• [WHAT THE TASK ASKS] Every entry must be set down exactly in the answer; no pictures should appear.

Start of INFORMATION SUPPLIED

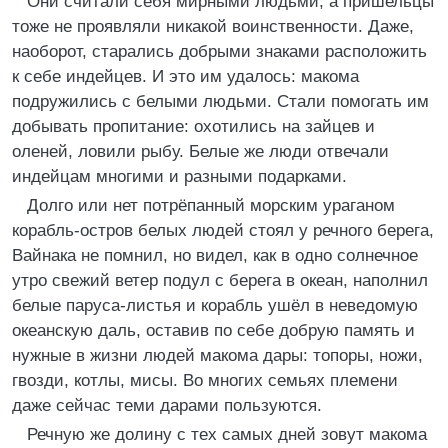
Они считали себя мирными людьми, а пришельцы
тоже не проявляли никакой воинственности. Даже,
наоборот, старались добрыми знаками расположить
к себе индейцев. И это им удалось: макома
подружились с белыми людьми. Стали помогать им
добывать пропитание: охотились на зайцев и
оленей, ловили рыбу. Белые же люди отвечали
индейцам многими и разными подарками.
Долго или нет потрёпанный морским ураганом
корабль-остров белых людей стоял у речного берега,
Вайнака не помнил, но видел, как в одно солнечное
утро свежий ветер подул с берега в океан, наполнил
белые паруса-листья и корабль ушёл в неведомую
океанскую даль, оставив по себе добрую память и
нужные в жизни людей макома дары: топоры, ножи,
гвозди, котлы, мисы. Во многих семьях племени
даже сейчас теми дарами пользуются.
Речную же долину с тех самых дней зовут макома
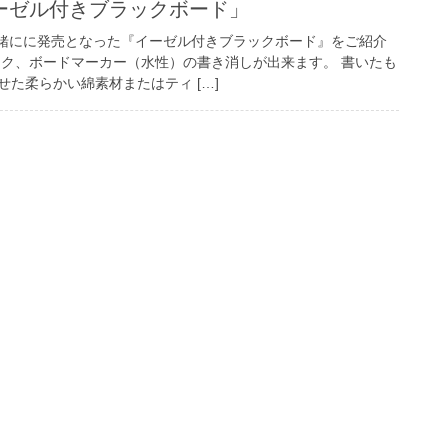
ーゼル付きブラックボード」
と一緒にに発売となった『イーゼル付きブラックボード』をご紹介
ーク、ボードマーカー（水性）の書き消しが出来ます。 書いたも
た柔らかい綿素材またはティ […]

End of INFORMATION SUPPLIED

• [RESPONSE BELOW]
Они считали себя мирными людьми, а пришельцы
тоже не проявляли никакой воинственности. Даже,
наоборот, старались добрыми знаками расположить
к себе индейцев. И это им удалось: макома
подружились с белыми людьми. Стали помогать им
добывать пропитание: охотились на зайцев и
оленей, ловили рыбу. Белые же люди отвечали
индейцам многими и разными подарками.
Долго или нет потрёпанный морским ураганом
корабль-остров белых людей стоял у речного берега,
Вайнака не помнил, но видел, как в одно солнечное
утро свежий ветер подул с берега в океан, наполнил
белые паруса-листья и корабль ушёл в неведомую
океанскую даль, оставив по себе добрую память и
нужные в жизни людей макома дары: топоры, ножи,
гвозди, котлы, мисы. Во многих семьях племени
даже сейчас теми дарами пользуются.
Речную же долину с тех самых дней зовут макома
ーゼル付きブラックボード」
と一緒にに発売となった『イーゼル付きブラックボード』をご紹介
ーク、ボードマーカー（水性）の書き消しが出来ます。 書いたも
た柔らかい綿素材またはティ […]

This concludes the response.